To prepare for “Cherry,” Holland met with veterans suffering from PTSD and recovering from substance abuse. “Some of them were really open to sharing about their experiences, other people less so,” Holland said. “One of the things that really hit home for me … was once you’re addicted to heroin, your entire life is about getting more heroin. There is no other thought process that’s going on.”

Notably, Holland underwent a stark transformation for the role — losing 30 pounds to appear dope-sick and emaciated. “He’s a physically gifted person who can do things with his body that the vast majority of people can’t, and he certainly brought that aspect of himself to this performance,” Anthony Russo said. “He went from portraying a soldier at his most vibrant and strong to a wasted addict. His level of commitment of telling that story was supreme.”

“Physicality for me is the biggest way I try to distinguish between the characters that I play,” added Holland. “If you look at Peter Parker, he’s very bubbly, and I do this thing where I leave my arms really loose. It gives him this juvenile, kid-like physicality. With Cherry, cracking his physicality was the biggest part of making this character come to life. That meant losing the weight, physically changing the way I looked — from hair and makeup to the wigs I was wearing to the costumes I was wearing. It was a really useful tool for me to be able to step out of one version of Cherry and into another.”

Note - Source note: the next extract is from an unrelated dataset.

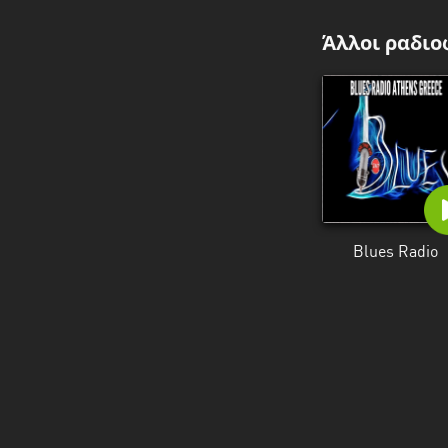
Άλλοι ραδιο
Blues Radio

He also had an important creative partner in Bravo, with whom he shaped the trajectory of Cherry and Emily’s relationship. The stars often relied on the expertise on-set consultants the filmmakers had hired to guide them through the specific stages of opioid addiction. “Obviously, the love story is the backbone of the film and integral to the success of telling the story,” Holland said. “Ciara and I recognized the importance of what we had to do. It just came down to putting the time in and being there for each other and trusting and being vulnerable with each other.”

“They did surprise us with the bravery with which they embraced the darker elements of the story and the way they ran at them,” Joe Russo said of the two young leads.

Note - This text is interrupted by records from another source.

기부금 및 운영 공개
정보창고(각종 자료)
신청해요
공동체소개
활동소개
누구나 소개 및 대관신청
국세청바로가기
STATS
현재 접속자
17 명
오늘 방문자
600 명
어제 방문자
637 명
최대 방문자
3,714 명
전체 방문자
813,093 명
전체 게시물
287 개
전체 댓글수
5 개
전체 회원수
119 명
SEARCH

Holland said that during the film’s three-month shoot, he often would feel daunted arriving to set, knowing what lay ahead of him. “Getting into the character every day [was about] sitting down and knowing: Right, for the next 10 hours, I’ll be screaming, shouting and crying,’” Holland said. “‘I haven’t eaten anything for a day and a half. I don’t feel very well, but I’m sure it will pay off.’ The mental strain of having to do it day in and day out I found really difficult. That said, hard work is good work.”

In the end, living through that hardship made his performance only that much richer. “I think I learned to maybe not doubt myself as much,” Holland added. “I have it within me to really push myself and do some good things.”

Staff writer Michael Ordoña contributed to his report.